**Task goal**
Your task is to find every line in the records that holds the string "enable" and copy it.

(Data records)
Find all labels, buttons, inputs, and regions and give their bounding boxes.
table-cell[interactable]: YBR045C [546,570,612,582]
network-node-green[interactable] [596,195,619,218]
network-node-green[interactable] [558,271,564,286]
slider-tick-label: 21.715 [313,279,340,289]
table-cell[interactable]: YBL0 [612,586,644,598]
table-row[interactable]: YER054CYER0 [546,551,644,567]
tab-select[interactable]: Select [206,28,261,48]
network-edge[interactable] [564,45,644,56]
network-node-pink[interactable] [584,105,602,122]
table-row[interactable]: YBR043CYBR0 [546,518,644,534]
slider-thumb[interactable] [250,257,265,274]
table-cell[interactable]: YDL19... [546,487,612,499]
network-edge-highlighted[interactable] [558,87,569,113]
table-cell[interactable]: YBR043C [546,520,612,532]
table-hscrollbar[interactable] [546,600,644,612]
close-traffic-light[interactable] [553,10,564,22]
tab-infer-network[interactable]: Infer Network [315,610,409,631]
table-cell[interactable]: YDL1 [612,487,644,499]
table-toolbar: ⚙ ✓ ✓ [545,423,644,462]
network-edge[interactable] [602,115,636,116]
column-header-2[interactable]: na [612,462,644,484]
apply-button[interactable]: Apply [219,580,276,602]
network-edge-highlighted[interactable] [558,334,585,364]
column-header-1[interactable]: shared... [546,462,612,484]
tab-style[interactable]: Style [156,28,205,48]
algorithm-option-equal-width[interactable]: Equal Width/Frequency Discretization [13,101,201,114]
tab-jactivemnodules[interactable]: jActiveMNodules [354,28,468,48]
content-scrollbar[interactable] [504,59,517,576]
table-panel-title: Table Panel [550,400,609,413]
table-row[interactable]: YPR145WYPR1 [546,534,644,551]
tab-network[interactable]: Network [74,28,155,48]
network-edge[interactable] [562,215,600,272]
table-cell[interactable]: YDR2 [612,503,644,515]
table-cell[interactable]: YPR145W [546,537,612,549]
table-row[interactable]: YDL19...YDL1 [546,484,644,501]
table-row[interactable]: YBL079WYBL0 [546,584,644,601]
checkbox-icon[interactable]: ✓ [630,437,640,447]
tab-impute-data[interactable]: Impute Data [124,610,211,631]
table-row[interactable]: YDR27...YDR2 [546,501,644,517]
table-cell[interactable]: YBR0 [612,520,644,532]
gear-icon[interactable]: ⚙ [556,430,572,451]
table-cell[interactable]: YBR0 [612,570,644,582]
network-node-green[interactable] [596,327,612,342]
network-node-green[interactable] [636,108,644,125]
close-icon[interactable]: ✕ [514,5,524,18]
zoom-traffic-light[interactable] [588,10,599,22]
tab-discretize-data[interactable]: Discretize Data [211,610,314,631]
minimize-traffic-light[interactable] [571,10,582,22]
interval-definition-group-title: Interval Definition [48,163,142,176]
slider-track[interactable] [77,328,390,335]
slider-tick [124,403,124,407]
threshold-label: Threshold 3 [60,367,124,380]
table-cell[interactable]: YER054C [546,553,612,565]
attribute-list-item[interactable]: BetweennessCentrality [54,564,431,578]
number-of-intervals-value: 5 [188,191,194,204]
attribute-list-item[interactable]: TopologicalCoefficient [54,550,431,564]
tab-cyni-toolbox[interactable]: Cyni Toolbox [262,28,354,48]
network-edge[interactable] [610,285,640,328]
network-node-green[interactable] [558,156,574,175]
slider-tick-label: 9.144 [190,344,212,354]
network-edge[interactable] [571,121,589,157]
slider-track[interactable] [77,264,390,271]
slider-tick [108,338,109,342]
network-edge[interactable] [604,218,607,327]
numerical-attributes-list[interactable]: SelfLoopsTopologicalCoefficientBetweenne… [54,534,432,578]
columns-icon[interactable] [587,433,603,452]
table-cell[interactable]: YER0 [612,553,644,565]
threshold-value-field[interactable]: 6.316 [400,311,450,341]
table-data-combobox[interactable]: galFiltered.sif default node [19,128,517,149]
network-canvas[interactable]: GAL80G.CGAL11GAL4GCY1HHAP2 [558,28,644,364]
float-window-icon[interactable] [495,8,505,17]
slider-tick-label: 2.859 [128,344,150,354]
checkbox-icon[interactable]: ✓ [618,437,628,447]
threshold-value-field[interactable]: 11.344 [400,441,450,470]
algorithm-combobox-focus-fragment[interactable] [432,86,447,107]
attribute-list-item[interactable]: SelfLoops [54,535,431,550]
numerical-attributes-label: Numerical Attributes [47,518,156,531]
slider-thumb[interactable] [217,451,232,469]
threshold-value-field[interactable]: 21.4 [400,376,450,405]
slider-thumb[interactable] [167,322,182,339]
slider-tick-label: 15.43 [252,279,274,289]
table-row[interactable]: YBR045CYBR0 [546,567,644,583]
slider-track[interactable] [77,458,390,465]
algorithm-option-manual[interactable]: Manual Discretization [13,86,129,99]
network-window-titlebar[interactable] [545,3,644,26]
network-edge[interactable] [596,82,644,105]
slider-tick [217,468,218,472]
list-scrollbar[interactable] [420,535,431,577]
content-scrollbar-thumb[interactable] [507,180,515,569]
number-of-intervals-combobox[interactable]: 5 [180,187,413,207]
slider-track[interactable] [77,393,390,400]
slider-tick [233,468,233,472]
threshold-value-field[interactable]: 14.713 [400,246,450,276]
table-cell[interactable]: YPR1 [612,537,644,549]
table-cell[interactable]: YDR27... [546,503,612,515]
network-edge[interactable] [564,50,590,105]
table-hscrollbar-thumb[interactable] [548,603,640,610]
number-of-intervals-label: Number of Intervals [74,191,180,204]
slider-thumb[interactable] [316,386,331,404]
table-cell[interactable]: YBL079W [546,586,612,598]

...

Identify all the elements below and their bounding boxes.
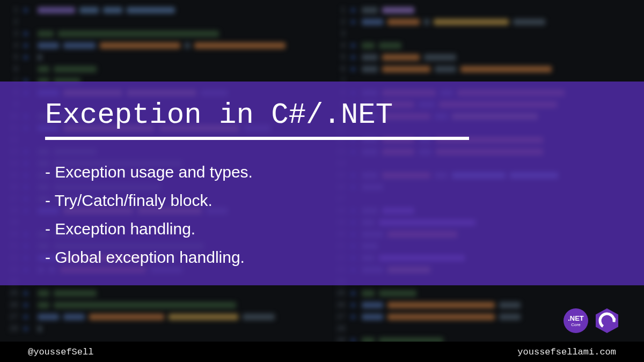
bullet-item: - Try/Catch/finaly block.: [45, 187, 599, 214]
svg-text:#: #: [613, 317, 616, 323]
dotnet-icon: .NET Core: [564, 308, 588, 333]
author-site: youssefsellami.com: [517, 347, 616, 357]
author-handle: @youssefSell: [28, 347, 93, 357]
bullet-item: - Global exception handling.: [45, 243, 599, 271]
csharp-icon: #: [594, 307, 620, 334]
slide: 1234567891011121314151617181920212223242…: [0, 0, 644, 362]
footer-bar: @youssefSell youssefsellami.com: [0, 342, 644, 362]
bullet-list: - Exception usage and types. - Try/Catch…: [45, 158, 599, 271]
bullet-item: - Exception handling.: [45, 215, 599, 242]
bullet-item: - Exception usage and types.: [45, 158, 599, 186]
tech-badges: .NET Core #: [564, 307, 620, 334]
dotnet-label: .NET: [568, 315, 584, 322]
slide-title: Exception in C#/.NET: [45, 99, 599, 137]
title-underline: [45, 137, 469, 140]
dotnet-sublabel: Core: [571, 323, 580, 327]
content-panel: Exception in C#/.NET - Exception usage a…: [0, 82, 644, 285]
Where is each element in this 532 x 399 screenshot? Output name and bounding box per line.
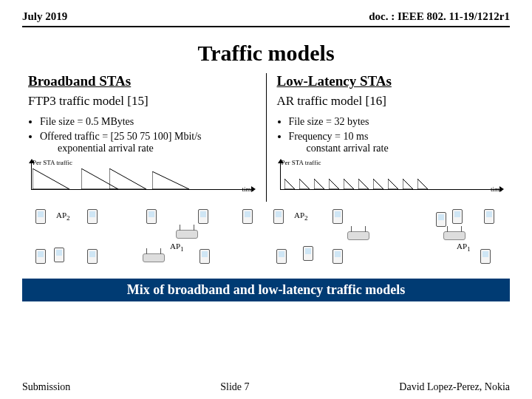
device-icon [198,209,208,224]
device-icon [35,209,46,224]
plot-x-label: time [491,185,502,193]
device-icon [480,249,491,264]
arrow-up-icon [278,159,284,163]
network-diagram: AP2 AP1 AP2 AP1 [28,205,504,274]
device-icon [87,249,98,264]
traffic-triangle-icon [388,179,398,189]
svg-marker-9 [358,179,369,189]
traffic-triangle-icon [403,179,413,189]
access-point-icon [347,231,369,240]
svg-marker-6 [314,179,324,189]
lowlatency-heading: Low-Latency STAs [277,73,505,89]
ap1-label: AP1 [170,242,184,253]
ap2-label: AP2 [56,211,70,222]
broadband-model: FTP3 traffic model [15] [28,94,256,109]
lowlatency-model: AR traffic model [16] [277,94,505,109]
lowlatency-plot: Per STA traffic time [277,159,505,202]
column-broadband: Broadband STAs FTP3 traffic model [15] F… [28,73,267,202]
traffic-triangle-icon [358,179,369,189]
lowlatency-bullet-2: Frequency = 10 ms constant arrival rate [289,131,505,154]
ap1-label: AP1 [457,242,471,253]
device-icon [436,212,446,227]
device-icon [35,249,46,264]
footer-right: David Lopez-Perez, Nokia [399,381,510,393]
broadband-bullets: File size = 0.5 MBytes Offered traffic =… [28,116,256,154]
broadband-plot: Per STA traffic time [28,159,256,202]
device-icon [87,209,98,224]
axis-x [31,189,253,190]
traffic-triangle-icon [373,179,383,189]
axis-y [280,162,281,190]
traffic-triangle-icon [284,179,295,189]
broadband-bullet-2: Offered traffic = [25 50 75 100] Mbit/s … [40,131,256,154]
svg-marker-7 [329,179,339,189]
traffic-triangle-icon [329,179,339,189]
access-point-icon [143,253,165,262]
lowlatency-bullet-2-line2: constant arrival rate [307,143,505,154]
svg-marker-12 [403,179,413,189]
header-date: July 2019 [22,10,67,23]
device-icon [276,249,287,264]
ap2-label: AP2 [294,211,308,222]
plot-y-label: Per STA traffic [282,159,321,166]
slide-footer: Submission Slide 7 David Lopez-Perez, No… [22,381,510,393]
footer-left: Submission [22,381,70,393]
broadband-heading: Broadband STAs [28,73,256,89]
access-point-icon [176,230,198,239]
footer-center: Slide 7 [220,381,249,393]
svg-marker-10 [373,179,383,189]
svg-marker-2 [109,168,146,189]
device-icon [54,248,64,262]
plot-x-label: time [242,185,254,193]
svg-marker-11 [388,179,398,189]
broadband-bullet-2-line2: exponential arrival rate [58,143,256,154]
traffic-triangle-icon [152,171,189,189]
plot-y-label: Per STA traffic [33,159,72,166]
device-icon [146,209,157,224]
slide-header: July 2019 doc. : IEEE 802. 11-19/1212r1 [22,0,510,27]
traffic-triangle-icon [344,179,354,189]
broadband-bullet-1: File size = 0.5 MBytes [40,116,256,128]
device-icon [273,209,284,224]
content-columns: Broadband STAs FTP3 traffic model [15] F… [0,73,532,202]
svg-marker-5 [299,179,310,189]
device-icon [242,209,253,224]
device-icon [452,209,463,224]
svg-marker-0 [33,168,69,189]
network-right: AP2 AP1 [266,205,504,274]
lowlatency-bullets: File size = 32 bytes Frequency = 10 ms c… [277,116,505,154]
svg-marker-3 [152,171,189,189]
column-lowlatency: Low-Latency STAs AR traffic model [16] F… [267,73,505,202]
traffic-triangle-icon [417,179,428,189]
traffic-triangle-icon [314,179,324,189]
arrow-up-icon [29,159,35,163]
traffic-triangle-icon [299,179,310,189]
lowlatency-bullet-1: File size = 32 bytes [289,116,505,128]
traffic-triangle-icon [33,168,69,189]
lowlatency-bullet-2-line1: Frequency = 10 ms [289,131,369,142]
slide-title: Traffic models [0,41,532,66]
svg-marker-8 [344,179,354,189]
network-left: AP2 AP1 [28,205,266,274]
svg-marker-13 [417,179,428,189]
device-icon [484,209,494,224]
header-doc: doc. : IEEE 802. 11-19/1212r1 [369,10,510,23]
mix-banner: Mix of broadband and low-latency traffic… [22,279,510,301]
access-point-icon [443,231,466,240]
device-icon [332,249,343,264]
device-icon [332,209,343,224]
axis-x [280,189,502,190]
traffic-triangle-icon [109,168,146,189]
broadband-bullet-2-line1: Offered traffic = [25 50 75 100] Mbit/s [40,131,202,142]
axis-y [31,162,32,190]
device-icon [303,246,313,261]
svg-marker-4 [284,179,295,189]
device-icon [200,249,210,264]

==

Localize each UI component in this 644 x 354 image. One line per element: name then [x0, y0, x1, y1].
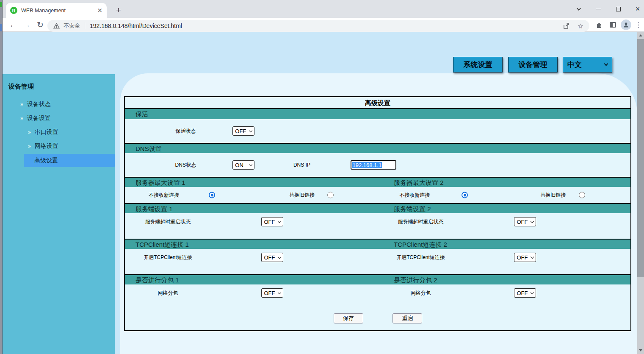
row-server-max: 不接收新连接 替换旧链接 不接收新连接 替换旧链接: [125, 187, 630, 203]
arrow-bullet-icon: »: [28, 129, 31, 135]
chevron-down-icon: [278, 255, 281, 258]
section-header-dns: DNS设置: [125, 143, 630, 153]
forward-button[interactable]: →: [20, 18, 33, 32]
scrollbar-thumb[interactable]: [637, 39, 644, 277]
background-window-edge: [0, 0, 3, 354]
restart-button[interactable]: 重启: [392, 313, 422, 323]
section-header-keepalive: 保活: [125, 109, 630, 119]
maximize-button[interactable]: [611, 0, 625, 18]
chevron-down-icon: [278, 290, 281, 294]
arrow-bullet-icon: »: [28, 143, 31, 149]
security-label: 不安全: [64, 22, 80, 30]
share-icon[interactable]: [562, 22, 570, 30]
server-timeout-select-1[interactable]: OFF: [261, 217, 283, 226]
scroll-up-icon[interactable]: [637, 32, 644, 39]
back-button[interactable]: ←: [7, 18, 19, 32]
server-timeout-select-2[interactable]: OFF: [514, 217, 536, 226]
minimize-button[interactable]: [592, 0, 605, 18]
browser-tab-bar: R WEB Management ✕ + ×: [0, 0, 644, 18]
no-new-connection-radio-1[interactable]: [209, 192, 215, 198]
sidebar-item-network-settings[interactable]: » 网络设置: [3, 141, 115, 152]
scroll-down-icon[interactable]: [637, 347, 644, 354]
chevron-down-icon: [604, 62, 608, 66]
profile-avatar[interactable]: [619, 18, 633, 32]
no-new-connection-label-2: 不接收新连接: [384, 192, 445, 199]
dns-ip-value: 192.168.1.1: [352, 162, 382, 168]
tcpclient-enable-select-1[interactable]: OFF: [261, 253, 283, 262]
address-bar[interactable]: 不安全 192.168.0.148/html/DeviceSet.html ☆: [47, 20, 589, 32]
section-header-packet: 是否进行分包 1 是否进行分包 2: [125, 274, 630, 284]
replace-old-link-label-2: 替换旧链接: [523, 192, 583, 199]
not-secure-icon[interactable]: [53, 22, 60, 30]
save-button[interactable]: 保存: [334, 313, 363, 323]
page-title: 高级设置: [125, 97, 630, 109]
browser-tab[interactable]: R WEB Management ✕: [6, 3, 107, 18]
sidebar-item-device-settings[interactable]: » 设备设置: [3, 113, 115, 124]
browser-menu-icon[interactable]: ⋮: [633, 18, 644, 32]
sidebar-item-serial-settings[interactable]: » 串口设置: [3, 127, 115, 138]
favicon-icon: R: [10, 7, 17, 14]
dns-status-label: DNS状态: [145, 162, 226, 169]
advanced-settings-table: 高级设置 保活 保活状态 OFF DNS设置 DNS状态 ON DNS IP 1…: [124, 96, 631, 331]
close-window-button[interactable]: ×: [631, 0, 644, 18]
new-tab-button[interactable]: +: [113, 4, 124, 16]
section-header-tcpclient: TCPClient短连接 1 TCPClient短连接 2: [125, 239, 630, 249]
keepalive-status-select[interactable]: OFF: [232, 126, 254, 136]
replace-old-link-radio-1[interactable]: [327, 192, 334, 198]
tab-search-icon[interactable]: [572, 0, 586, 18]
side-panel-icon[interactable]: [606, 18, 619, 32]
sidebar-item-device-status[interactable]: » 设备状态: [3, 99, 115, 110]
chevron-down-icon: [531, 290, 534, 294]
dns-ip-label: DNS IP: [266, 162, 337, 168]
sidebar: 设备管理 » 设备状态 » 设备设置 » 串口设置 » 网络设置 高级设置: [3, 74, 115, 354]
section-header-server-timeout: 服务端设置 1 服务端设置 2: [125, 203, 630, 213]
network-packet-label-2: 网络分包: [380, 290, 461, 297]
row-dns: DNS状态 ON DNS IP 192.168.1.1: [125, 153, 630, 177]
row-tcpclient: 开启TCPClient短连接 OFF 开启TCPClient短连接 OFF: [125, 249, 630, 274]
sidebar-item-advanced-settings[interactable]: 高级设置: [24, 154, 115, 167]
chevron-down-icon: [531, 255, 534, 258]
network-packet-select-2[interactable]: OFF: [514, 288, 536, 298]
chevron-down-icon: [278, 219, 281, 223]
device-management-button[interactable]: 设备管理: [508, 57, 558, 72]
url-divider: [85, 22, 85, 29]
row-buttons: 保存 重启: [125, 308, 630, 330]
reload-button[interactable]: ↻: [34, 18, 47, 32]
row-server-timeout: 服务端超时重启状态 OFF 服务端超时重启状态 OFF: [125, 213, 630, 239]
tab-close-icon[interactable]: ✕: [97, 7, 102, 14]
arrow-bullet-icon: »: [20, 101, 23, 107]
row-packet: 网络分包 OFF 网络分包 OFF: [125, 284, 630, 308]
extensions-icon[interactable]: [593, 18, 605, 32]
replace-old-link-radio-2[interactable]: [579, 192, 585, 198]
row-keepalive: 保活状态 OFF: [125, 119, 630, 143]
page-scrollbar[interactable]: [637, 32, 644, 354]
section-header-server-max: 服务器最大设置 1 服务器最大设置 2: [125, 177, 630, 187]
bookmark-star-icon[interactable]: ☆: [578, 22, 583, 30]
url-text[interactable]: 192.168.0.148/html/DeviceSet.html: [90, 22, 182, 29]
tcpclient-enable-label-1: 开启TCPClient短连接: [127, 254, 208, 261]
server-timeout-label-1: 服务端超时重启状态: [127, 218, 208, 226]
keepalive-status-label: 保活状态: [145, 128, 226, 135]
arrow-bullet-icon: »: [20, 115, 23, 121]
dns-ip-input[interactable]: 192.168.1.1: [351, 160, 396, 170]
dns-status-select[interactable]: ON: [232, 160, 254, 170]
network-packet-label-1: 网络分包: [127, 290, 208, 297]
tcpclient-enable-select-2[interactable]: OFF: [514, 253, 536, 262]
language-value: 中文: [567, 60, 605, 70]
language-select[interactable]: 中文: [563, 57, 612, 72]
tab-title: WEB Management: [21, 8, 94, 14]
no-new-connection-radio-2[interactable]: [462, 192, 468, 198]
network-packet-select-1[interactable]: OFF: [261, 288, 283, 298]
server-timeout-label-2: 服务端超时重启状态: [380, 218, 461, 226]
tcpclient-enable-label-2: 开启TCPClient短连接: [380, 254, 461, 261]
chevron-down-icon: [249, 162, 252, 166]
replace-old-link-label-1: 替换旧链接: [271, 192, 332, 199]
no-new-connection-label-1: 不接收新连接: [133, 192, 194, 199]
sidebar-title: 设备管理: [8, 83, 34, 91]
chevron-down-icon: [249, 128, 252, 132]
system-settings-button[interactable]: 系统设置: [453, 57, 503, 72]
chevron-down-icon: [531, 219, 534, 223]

**Answer to this problem**
tcpclient-enable-select-1[interactable]: OFF: [261, 253, 283, 262]
tcpclient-enable-label-1: 开启TCPClient短连接: [127, 254, 208, 261]
tcpclient-enable-select-2[interactable]: OFF: [514, 253, 536, 262]
tcpclient-enable-label-2: 开启TCPClient短连接: [380, 254, 461, 261]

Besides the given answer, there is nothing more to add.